==== Exercise material ====

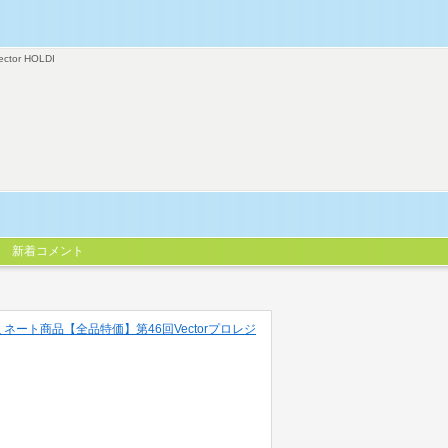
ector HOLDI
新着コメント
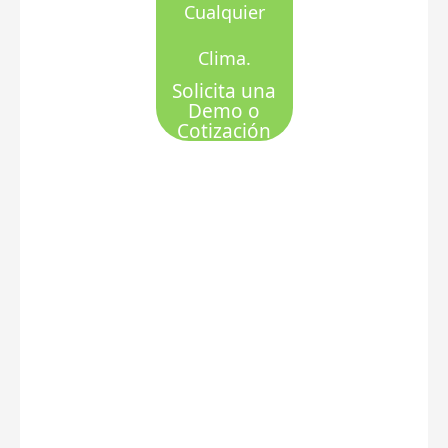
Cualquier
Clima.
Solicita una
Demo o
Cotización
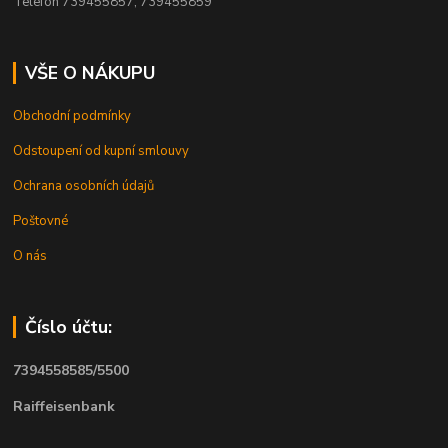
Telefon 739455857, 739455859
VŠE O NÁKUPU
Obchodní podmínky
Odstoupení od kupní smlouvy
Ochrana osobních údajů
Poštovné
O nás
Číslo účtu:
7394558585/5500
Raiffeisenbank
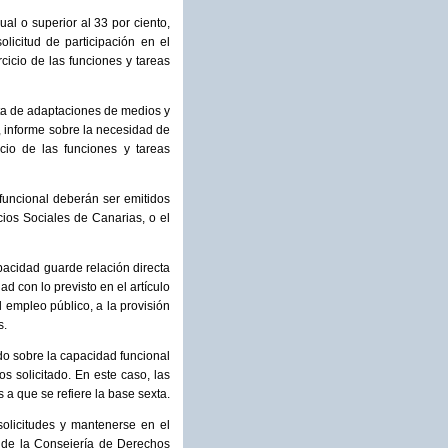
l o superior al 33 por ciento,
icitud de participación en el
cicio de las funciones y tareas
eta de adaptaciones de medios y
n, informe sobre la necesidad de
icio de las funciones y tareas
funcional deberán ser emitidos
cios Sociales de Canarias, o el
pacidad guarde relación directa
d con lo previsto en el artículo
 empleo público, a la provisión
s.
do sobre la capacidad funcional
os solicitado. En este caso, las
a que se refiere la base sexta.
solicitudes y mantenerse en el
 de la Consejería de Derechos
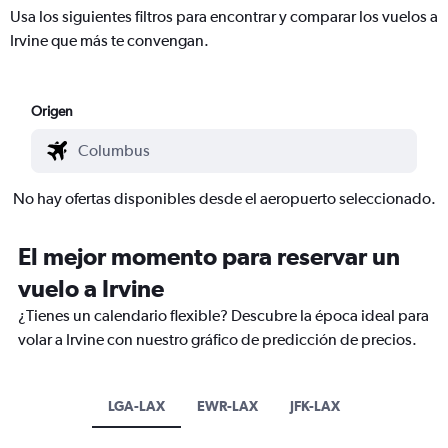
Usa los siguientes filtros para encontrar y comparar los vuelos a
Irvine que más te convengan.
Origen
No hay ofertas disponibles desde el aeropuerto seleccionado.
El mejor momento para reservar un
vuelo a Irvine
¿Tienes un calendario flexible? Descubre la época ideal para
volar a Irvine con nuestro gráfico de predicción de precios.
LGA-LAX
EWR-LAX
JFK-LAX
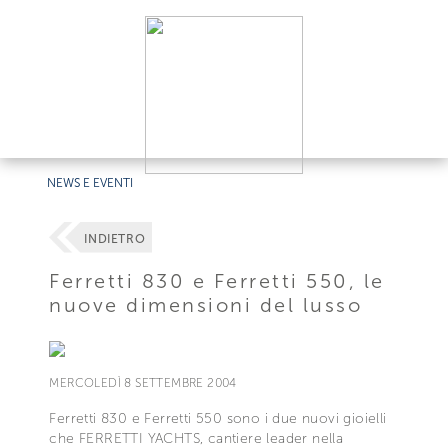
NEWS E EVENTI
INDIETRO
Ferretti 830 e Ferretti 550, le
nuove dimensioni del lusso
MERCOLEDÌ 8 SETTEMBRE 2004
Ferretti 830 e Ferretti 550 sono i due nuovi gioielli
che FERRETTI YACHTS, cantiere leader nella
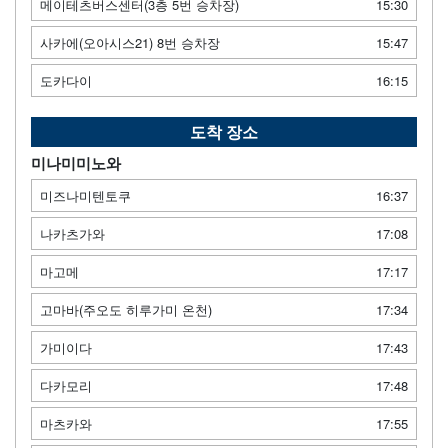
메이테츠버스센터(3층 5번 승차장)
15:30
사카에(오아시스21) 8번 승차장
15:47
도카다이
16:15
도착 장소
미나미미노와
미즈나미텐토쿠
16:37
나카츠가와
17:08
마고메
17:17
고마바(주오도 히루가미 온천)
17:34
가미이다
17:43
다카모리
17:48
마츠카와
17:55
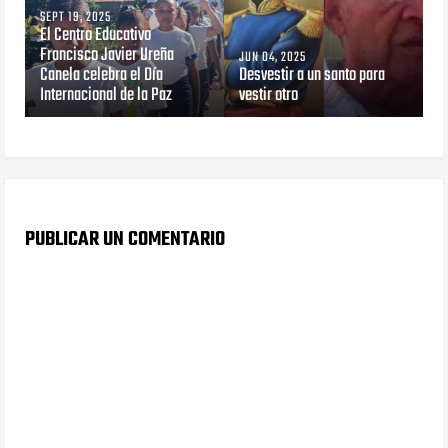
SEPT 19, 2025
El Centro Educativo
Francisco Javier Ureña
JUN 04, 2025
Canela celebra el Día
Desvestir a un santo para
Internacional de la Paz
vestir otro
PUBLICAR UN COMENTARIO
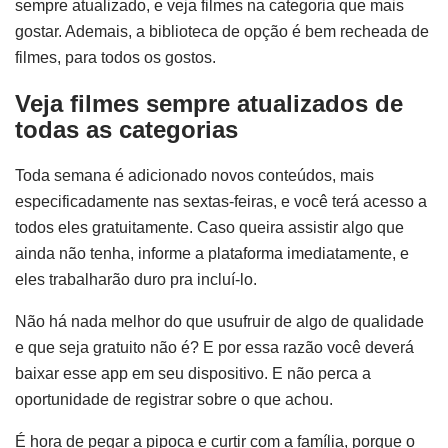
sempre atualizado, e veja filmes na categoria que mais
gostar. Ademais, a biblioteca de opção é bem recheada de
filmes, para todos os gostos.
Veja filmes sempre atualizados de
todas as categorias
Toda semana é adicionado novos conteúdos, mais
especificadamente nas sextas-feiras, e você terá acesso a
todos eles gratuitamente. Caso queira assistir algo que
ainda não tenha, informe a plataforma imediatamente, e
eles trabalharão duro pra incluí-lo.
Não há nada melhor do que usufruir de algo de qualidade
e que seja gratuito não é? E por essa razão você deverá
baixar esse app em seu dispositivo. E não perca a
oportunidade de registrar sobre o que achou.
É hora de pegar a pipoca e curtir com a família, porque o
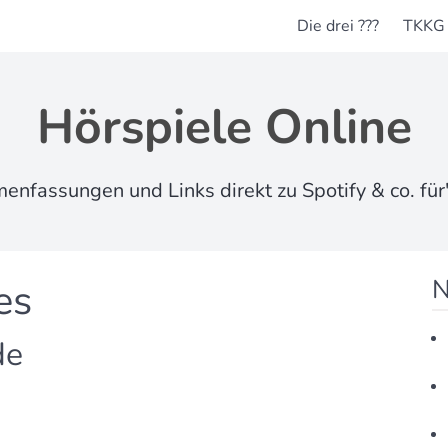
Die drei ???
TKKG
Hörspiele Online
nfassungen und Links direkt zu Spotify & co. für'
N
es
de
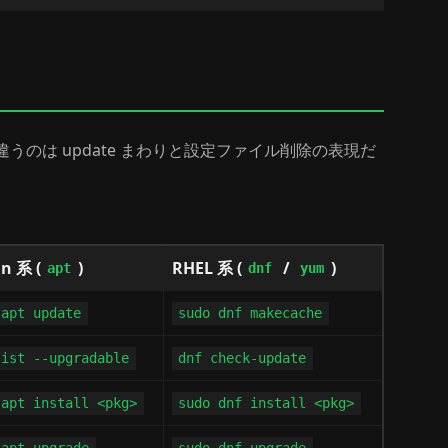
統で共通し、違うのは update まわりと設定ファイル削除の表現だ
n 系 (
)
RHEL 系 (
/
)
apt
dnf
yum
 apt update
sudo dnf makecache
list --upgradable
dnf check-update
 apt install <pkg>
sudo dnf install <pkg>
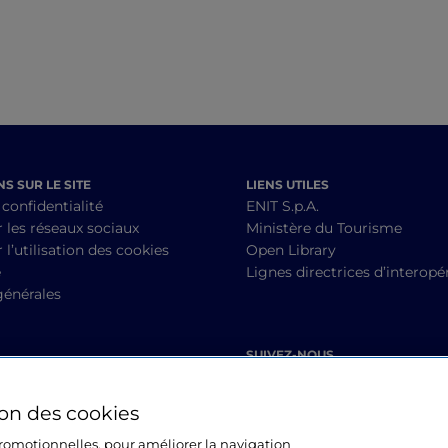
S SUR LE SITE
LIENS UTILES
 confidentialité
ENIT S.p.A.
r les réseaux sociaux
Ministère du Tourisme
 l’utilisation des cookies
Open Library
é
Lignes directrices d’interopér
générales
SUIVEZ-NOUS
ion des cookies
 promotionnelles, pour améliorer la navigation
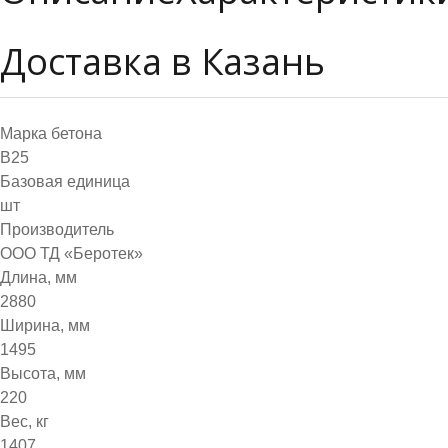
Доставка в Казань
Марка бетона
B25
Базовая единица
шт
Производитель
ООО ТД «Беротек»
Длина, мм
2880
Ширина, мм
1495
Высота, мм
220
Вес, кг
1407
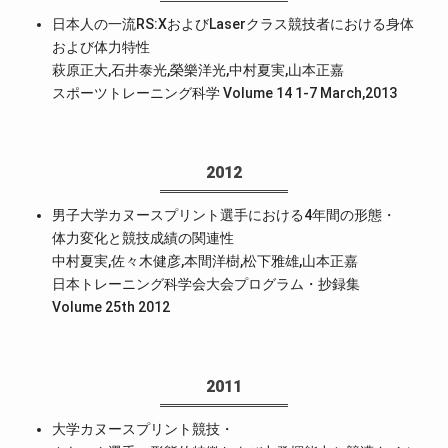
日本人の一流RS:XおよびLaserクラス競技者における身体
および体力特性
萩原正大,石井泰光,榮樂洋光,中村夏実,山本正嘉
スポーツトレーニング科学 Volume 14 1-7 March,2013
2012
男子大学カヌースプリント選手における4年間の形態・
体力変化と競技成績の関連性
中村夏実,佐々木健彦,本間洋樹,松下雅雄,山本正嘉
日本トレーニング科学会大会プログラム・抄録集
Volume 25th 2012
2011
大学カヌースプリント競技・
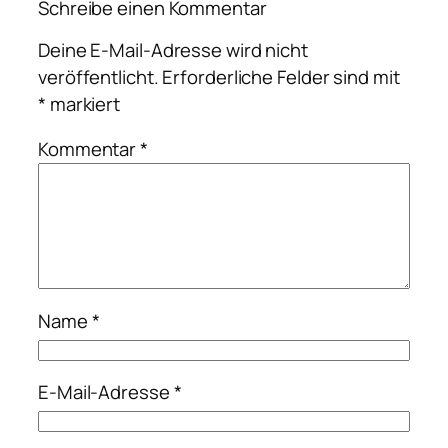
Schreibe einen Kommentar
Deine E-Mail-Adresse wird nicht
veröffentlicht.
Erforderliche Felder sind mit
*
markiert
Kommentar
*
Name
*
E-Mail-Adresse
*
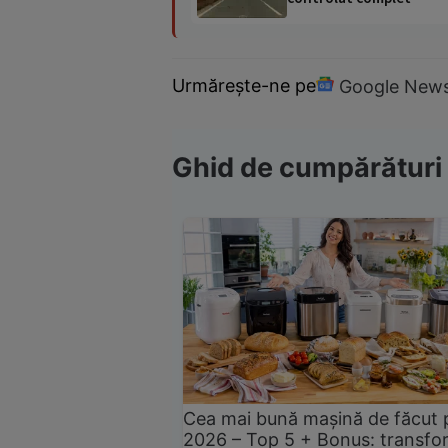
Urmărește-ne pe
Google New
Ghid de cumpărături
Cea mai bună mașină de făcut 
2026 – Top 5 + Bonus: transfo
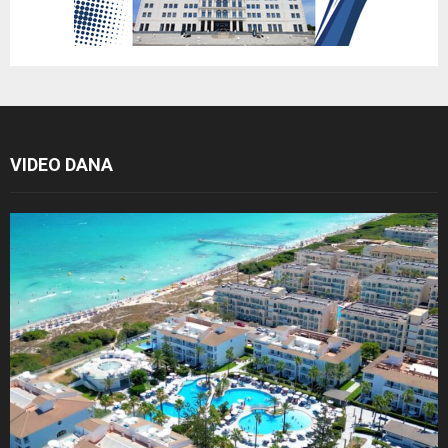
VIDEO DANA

====

Scan the lines above for the word "algo" and copy every one where it occurs.

todos eles gratuitamente. Caso queira assistir algo que
Não há nada melhor do que usufruir de algo de qualidade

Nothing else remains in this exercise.